Sabato scorso, a Teolo Alta, ha tagliato il nastro del suo secondo negozio: non solo una rivendita di accessori e abbigliamento di ciclismo, ma un’officina dove, lui per primo, si sporca le mani: “Venerdì mattina, mentre allestivo la vetrina per l’inaugurazione, si sono fermati decine di ciclisti che avevano bisogno di assistenza. Ho cercato di aiutare tutti”, dice con un sorriso.
E non capita tutti i giorni di farsi riparare una foratura da un meccanico del team di Tadej Pogacar: sì perché Jacopo lavora per la Uae Emirates, la squadra del ciclista più forte del mondo. Quella in corso è la quarta stagione in cui il giovane meccanico formatosi a Rovigo assiste il nuovo Cannibale del ciclismo e i suoi compagni: da martedì 12 maggio sarà al fianco della squadra al Giro d’Italia, quindi il programma prevede Tour de France, Giro under 23 e Vuelta di Spagna.

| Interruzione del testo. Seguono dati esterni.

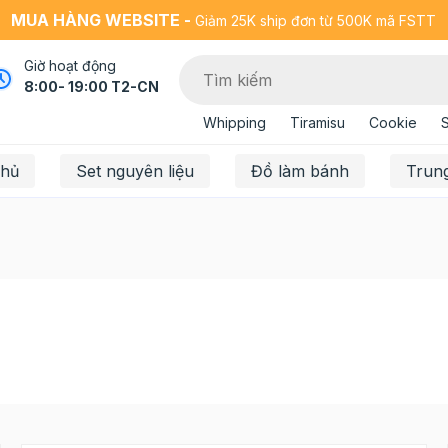
MUA HÀNG WEBSITE -
Giảm 25K ship đơn từ 500K mã FSTT
Giờ hoạt động
8:00- 19:00 T2-CN
Whipping
Tiramisu
Cookie
chủ
Set nguyên liệu
Đồ làm bánh
Trun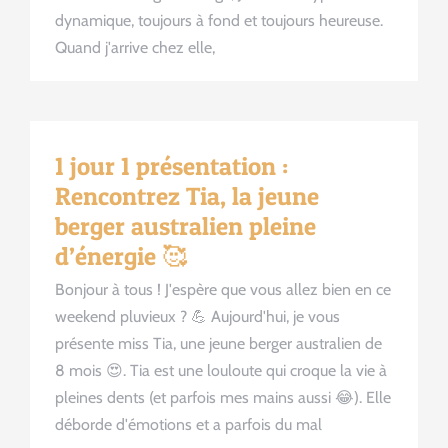
dynamique, toujours à fond et toujours heureuse.
Quand j'arrive chez elle,
1 jour 1 présentation :
Rencontrez Tia, la jeune
berger australien pleine
d’énergie 🥰
Bonjour à tous ! J'espère que vous allez bien en ce
weekend pluvieux ? 💪 Aujourd'hui, je vous
présente miss Tia, une jeune berger australien de
8 mois 😍. Tia est une louloute qui croque la vie à
pleines dents (et parfois mes mains aussi 😂). Elle
déborde d'émotions et a parfois du mal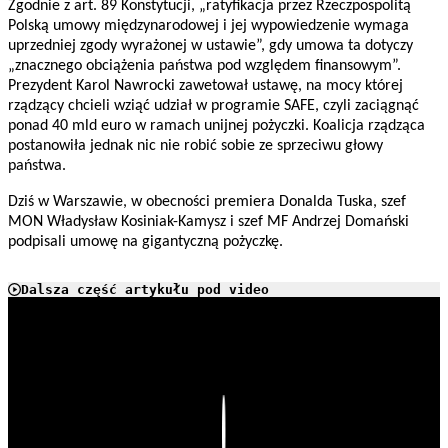
Zgodnie z art. 89 Konstytucji, „ratyfikacja przez Rzeczpospolitą
Polską umowy międzynarodowej i jej wypowiedzenie wymaga
uprzedniej zgody wyrażonej w ustawie”, gdy umowa ta dotyczy
„znacznego obciążenia państwa pod względem finansowym”.
Prezydent Karol Nawrocki zawetował ustawę, na mocy której
rządzący chcieli wziąć udział w programie SAFE, czyli zaciągnąć
ponad 40 mld euro w ramach unijnej pożyczki. Koalicja rządząca
postanowiła jednak nic nie robić sobie ze sprzeciwu głowy
państwa.
Dziś w Warszawie, w obecności premiera Donalda Tuska, szef
MON Władysław Kosiniak-Kamysz i szef MF Andrzej Domański
podpisali umowę na gigantyczną pożyczkę.
Dalsza część artykułu pod video
Play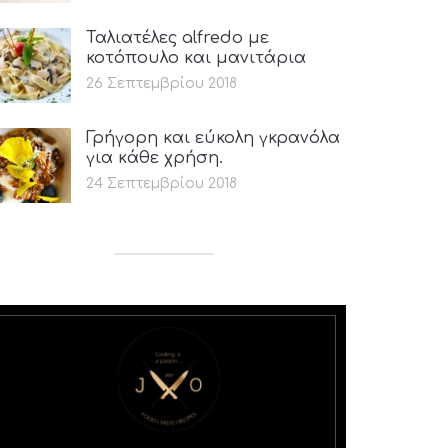
Ταλιατέλες alfredo με
κοτόπουλο και μανιτάρια
26 Σεπτεμβρίου 2018
Γρήγορη και εύκολη γκρανόλα
για κάθε χρήση.
24 Σεπτεμβρίου 2018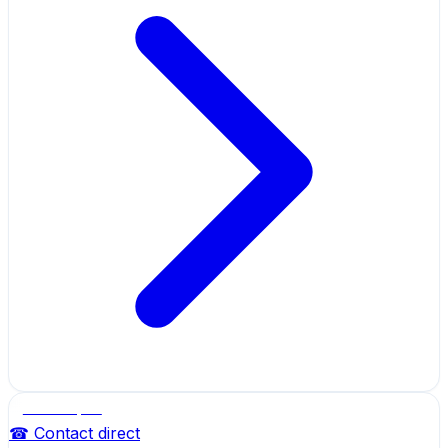
Salle de sport
☎ Contact direct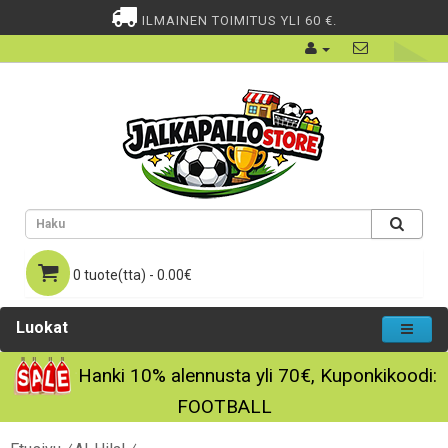
ILMAINEN TOIMITUS YLI 60 €.
0 tuote(tta) - 0.00€
Luokat
Hanki
10%
alennusta yli
70€
, Kuponkikoodi:
FOOTBALL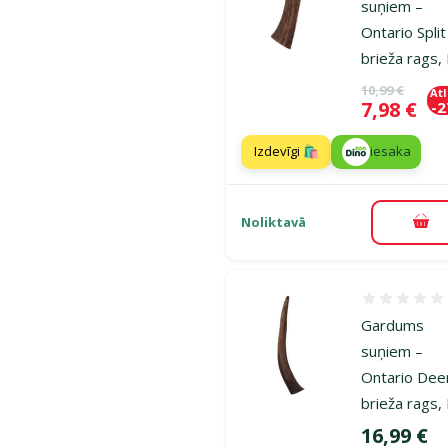
suņiem –
Ontario Split
brieža rags,
Oriģinālā ce
10,99 €
At
Cena
7,98 €
-
Izdevīgi 🛍️
iesaka
Noliktavā
Pie
Atsauksmes
Gardums
suņiem –
Ontario Dee
brieža rags, 
Cena
16,99 €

In parallelo, il lavoro da imprenditore. “Il mio primo negozio l’ho aperto a 19 anni, in società – racconta Jacopo – magari anche con un po’ di incoscienza perché a quell’età non sai mai cosa può succedere. Diciamo che mi sono buttato. Poi però in questi tre anni ho capito che voglio che il mio futuro sia nel ciclismo, e ho lavorato per questo”. E sabato ha aggiunto un nuovo negozio alla filiera Eos, con il nome “Samo the mechanic”.
“Fin da bambino passavo le mie giornate smontando le biciclette. Poi non riuscivo mai a rimontarle, ma da lì è nata una grande passione, e adesso questo lavoro per me è un grande divertimento, che faccio sempre col sorriso. Ed è la cosa più importante”.
Il negozio di Teolo guarda a 360 gradi: bici da strada, gravel, mountain bike. Del resto, la posizione è strategica e qui arrivano ciclisti di tutti i tipi. In esposizione, al fianco di marchi come Colnago ed Enve, anche il materiale Uae Emirates: “E’ merito loro se sono arrivato fin qui, hanno creduto in me e continuano a crescermi”, riconosce Samogizio.
Un angolo del negozio è dedicato ai cimeli: maglia rosa, maglia gialla, maglia iridata, tutte autografate da Pogacar. In mezzo, uno spazio vuoto per foto e “memorabilia” delle imprese che verranno. Perché il futuro di Jacopo è qui. “Sono giovane e penso positivo. Nella vita per ‘spaccare’ non bisogna mai fermarsi, neanche di fronte alle difficoltà”. La mentalità del campione.